We are experiencing random, occasional but catastrophic array corruption on two servers that are on test before being moved to a hosting centre.
SuperMicro SuperServer 6017R-TDLRF 1U Server
Incorporating SuperMicro X9DRD-LF Motherboard with Intel C602 Chipset with latest BIOS.
64GB ECC RAM
1x Xeon E5-2630v2 CPU
2x Intel DC S3700 800GB SSD Drives in RAID 1 (Mirror) on RSTe Hardware RAID.
Windows Server Enterprise 2008 R2, fully updated.
Under heavy load, after a random period of time, often when doing a Windows backup, the array corrupts and the following event log messages are generated. There are varying quantities of each message...
Event ID: 55
The file system structure on the disk is corrupt and unusable. Please run the chkdsk utility on the volume VMs.
Event ID: 12289
Volume Shadow Copy Service error: Unexpected error CreateFileW(\\?\GLOBALROOT\Device\HarddiskVolumeShadowCopy25\,0x80000000,0x00000003,...). hr = 0x800703ed, The volume does not contain a recognized file system.
Please make sure that all required file system drivers are loaded and that the volume is not corrupted.
Event ID: 136
The default transaction resource manager on volume E: encountered an error while starting and its metadata was reset. The data contains the error code.
A chkdsk on a corrupted volume shows hundreds of lines of errors. I can post these two, but I do not think the exact errors are relevant, as they vary each time. They include:
The object id index entry in file 0x19 points to file 0x174c
but the file has no object id in it.
I am really sorry for your trouble but let me help you with this.
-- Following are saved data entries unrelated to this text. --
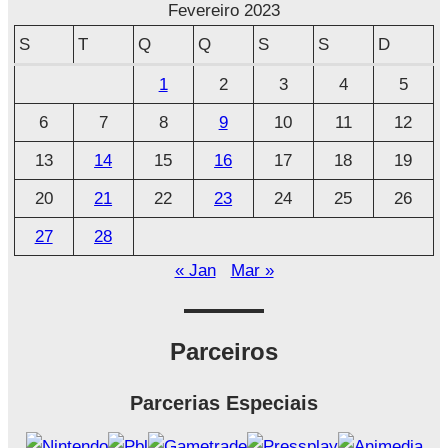
r
Fevereiro 2023
q
S
T
Q
Q
S
S
D
u
1
2
3
4
5
i
6
7
8
9
10
11
12
v
o
13
14
15
16
17
18
19
20
21
22
23
24
25
26
27
28
« Jan
Mar »
Parceiros
Parcerias Especiais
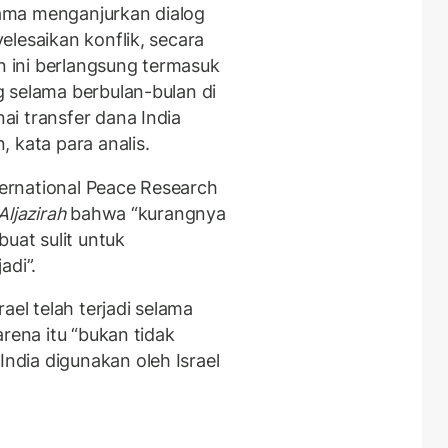
 lama menganjurkan dialog
lesaikan konflik, secara
an ini berlangsung termasuk
 selama berbulan-bulan di
i transfer dana India
 kata para analis.
nternational Peace Research
Aljazirah
bahwa “kurangnya
buat sulit untuk
adi”.
ael telah terjadi selama
rena itu “bukan tidak
dia digunakan oleh Israel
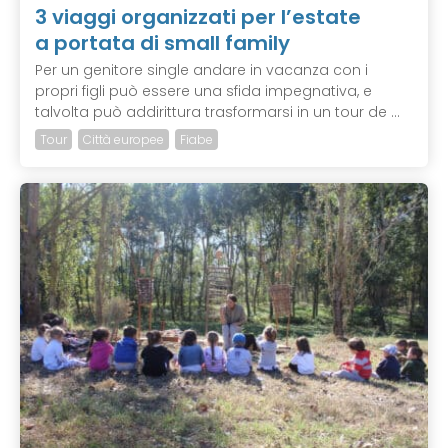
3 viaggi organizzati per l’estate
a portata di small family
Per un genitore single andare in vacanza con i
propri figli può essere una sfida impegnativa, e
talvolta può addirittura trasformarsi in un tour de ...
Tour
Città europee
Fiabe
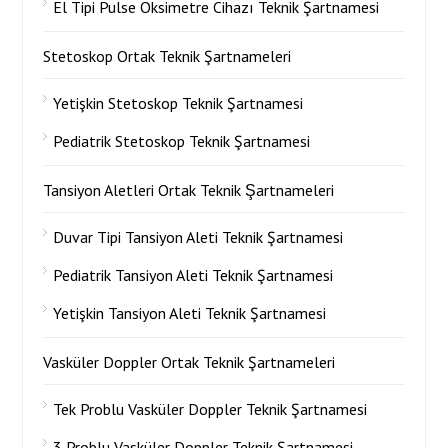
El Tipi Pulse Oksimetre Cihazı Teknik Şartnamesi
Stetoskop Ortak Teknik Şartnameleri
Yetişkin Stetoskop Teknik Şartnamesi
Pediatrik Stetoskop Teknik Şartnamesi
Tansiyon Aletleri Ortak Teknik Şartnameleri
Duvar Tipi Tansiyon Aleti Teknik Şartnamesi
Pediatrik Tansiyon Aleti Teknik Şartnamesi
Yetişkin Tansiyon Aleti Teknik Şartnamesi
Vasküler Doppler Ortak Teknik Şartnameleri
Tek Problu Vasküler Doppler Teknik Şartnamesi
3 Problu Vasküler Doppler Teknik Şartnamesi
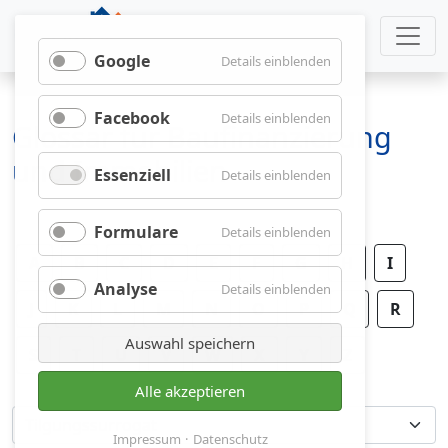
Google
für
Details einblenden
Google
Facebook
für
Details einblenden
Glossar für Baufinanzierung
Facebook
und Immobilien
Essenziell
für
Details einblenden
Essenziell
Formulare
für
Details einblenden
Formulare
A
B
C
D
E
F
G
H
I
Analyse
für
Details einblenden
J
K
L
M
N
O
P
Analyse
Q
R
Auswahl speichern
S
T
U
V
W
X
Y
Z
Alle akzeptieren
Impressum
Datenschutz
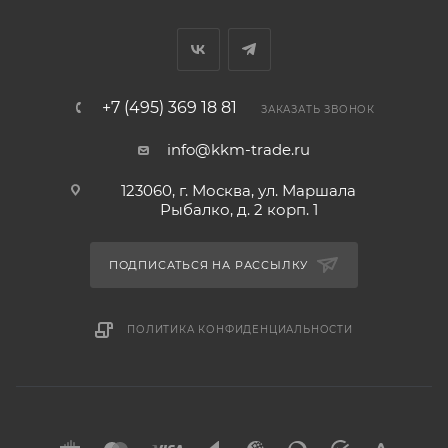
+7 (495) 369 18 81
ЗАКАЗАТЬ ЗВОНОК
info@kkm-trade.ru
123060, г. Москва, ул. Маршала
Рыбалко, д. 2 корп. 1
ПОДПИСАТЬСЯ НА РАССЫЛКУ
ПОЛИТИКА КОНФИДЕНЦИАЛЬНОСТИ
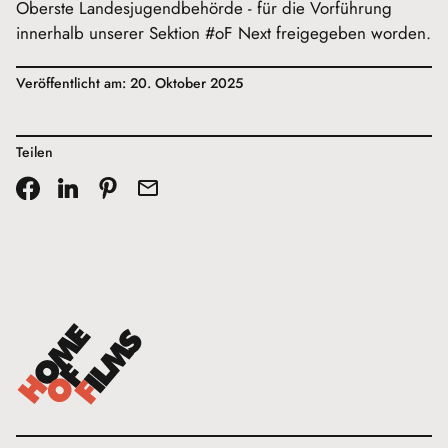
Oberste Landesjugendbehörde - für die Vorführung
innerhalb unserer Sektion #oF Next freigegeben worden.
Veröffentlicht am: 20. Oktober 2025
Teilen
All the information you have provided is very complete and helpful for our understanding and investigation process. However, there are some other questions I want to ask you for me to have a better picture of the issue:
1. The Intel DC S3700 SSD firmware version is 5DV10270.
2. The two Intel SSDs are connected directly to the two Intel Chipset RAID ports. There is no external RAID card. It is Intel C602 chipset RAID. See my first post.
3. This is a Windows Enterprise Server and is running Microsoft Hyper-V. There are four VMs, but none have direct disk access. The corruption is beneath the logical disk level, so I do not believe that anything within the OS can be doing this other than the Intel RAID driver. Also, the only thing we can change that makes the problem go away is the Intel RAID driver version. When the array corrupts, one drive is intact and the other is scrambled - this points at driver or firmware to me. My software developer hat makes me think driver race condition.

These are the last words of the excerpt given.